Coleman Fellows

 Coleman Fellowship Report – Mildred Mattfeldt-Beman PhD, RD, LD

2010-2011 (June 2011)

The new undergraduate program currently has 6 students enrolled and is ready to launch Fall 2011. A name change has been requested to better reflect the mission – Food Innovation and Entrepreneurship. It retains the strong background in nutrition and culinary with a greater emphasis in entrepreneurship and sustainability. The new director will be hired January 2012


We continue to offer the Culinary Option within the dietetic internship – 2010-2011, two dietetic interns with undergraduate training in culinary completed this option. Culinary businesses project requirements are part of the required DTH 535 Clinical Systems Management course.
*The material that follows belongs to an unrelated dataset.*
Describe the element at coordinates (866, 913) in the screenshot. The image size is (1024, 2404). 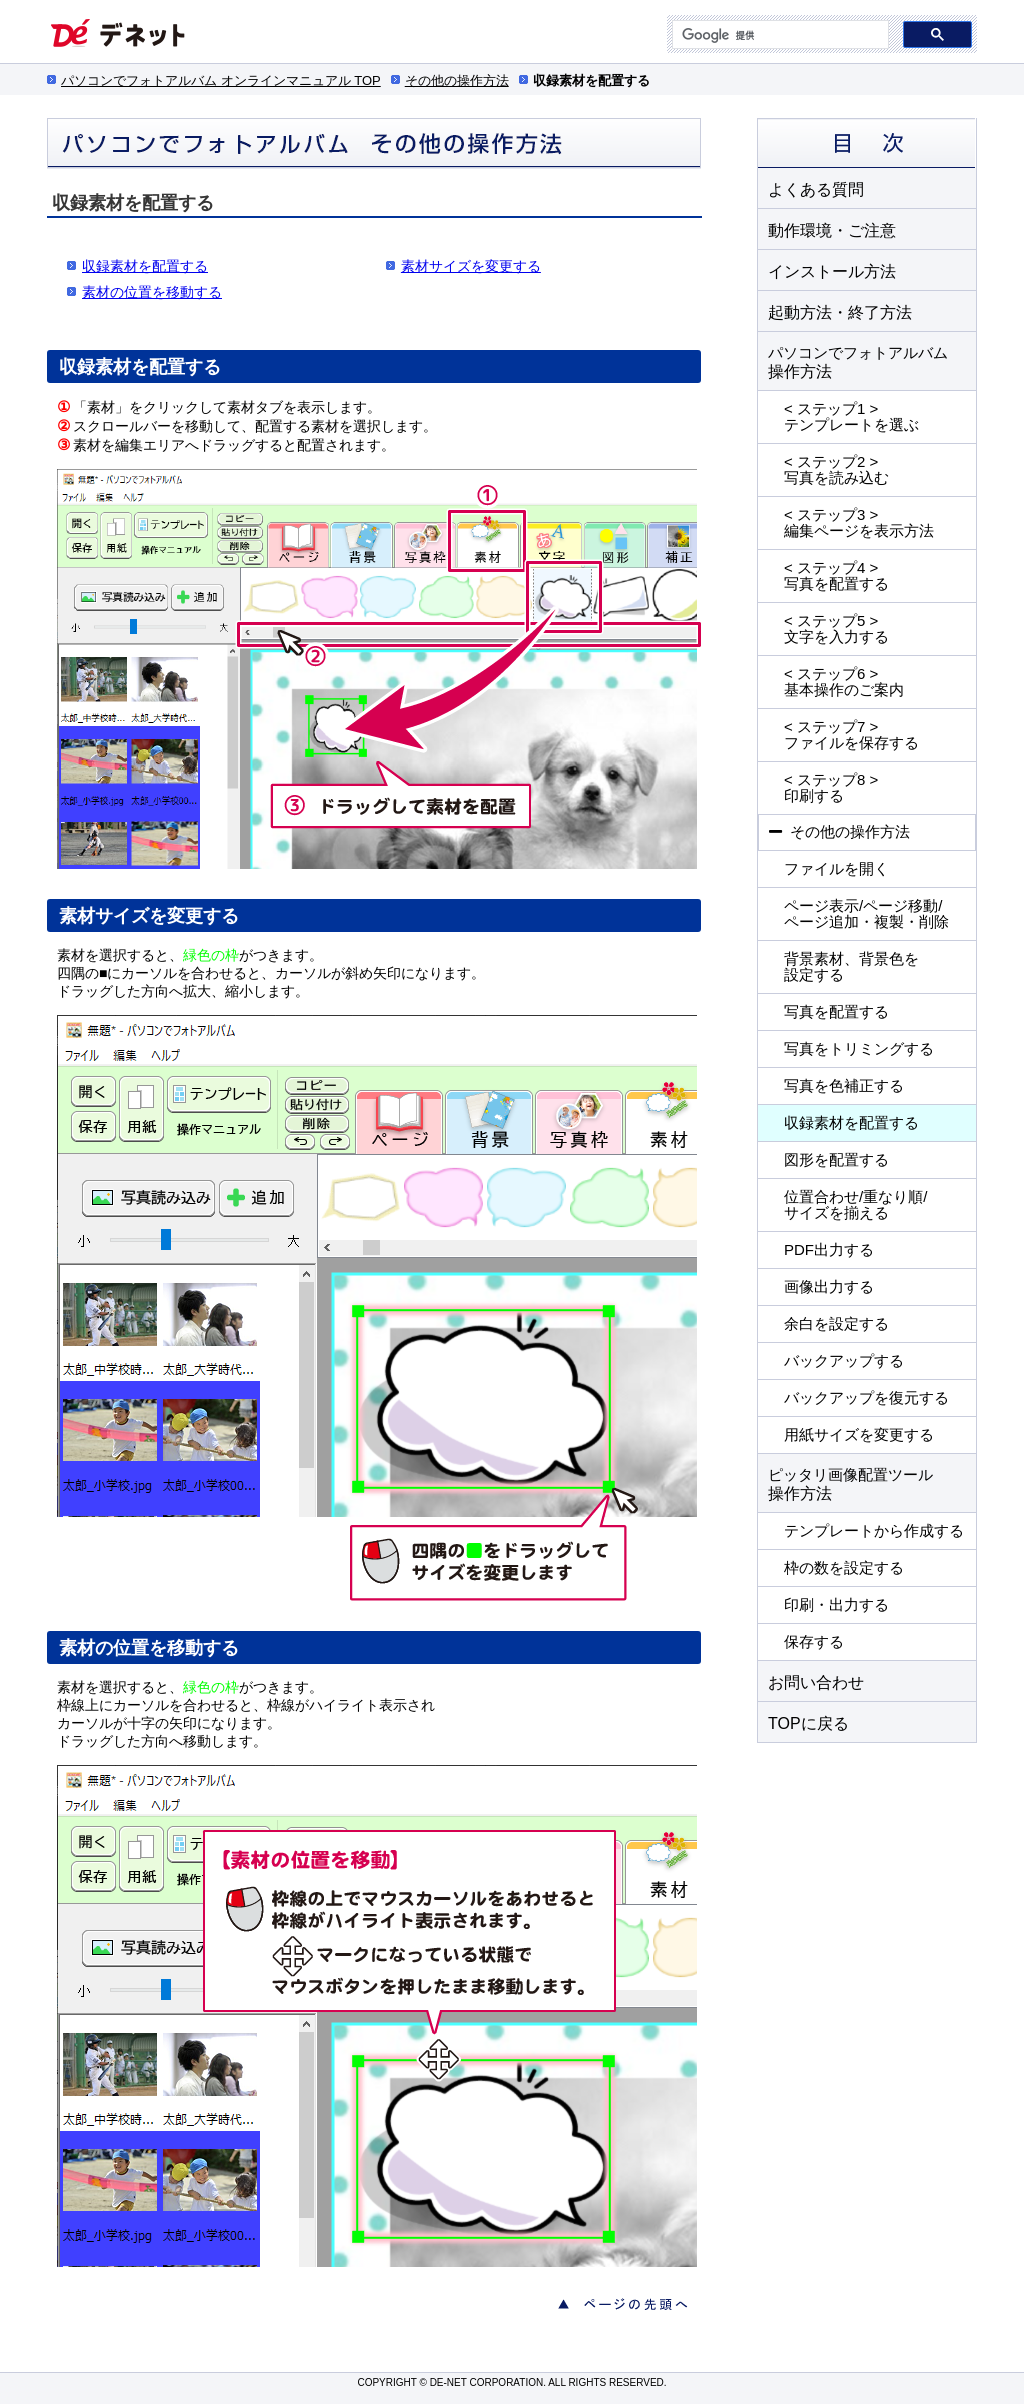 I see `ページ表示/ページ移動/ ページ追加・複製・削除` at that location.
The Masters option in Culinary Entrepreneurship with an emphasis in Sustainable Food Systems was launched in 2010 and includes course sequencing modeled after the MBA emphasis in Entrepreneurship. Both students are anticipating graduating Summer 2011. The new Gastronomy course was a great success resulting in the establishing of a Community Supported Agriculture (CSA) program in Fresh Gatherings, connecting local farmers to customers and customers to great local produce – Fresh Harvest – and the launching of a new business – MOFU – a locally processed organic tofu and other related products. Both projects were presented at the 2011 Missouri Dietetic Association Conference.

DIET 503 Sustainable Food Systems is in its third year. Students are engaged in projects that connect them to resources in food entrepreneurship and have the opportunity to examine the feasibility of an entrepreneurial idea. The full incorporation of the business plan developed in DTH 535 Clinical Systems Management remains a goal for the program. An outdoor cooking facility is scheduled to be installed next month, more fully integrating Gardens to Tables programs in the DTH 503 course.
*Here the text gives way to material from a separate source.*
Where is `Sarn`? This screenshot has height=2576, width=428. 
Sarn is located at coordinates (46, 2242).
Next year a practicum will be added to the curriculum to include hands-on experiences with local farmers. In addition to the farm experiences, students will work with two school districts to facilitate the increase in their ability to take on more of the food processing. Students will be prepared to work with area farmers, develop value added products and establish or work – training the cafeteria staff and student workers - allowing the center to assist other school districts interested in local food procurement and processing facilities.

The Department submitted a Higher Education Challenge Grant to establish a processing and training center. This center would facilitate better community collaboration to insure that locally grown produce is made available to meet the needs of children for healthy food and snacks. The grant - Local Food to Decrease Obesity in Children (Local Food DOC) - allows schools, through their meal programs, to model the nutrition lessons taught in the classroom. The processing and training center would be expanded to increase the incorporation of locally grown produce into school lunch programs while creating a vibrant learning environment for students that could serve as a model for other nutrition programs as well as a cadre of sustainable food system advocates. Another goal is encourage students to recognize local food processing as a viable option for employment and as a possible future career choice.

We continue to operate a food innovation center, as part of Healthy Eating with Local Produce (HELP) a grant. We are currently processing local food for school lunch programs. As part of the HELP grant we were able to hired 5 high school students annually to assist in our food processing center, this summer this was expanded to include 3 students from Normandy School District. The leader’s manual for this program is nearing completion. Products developed by these students have been field tested and added to the school menu. The school continues to hire HELP trained students to work in their food service allowing them to increase their processing of food.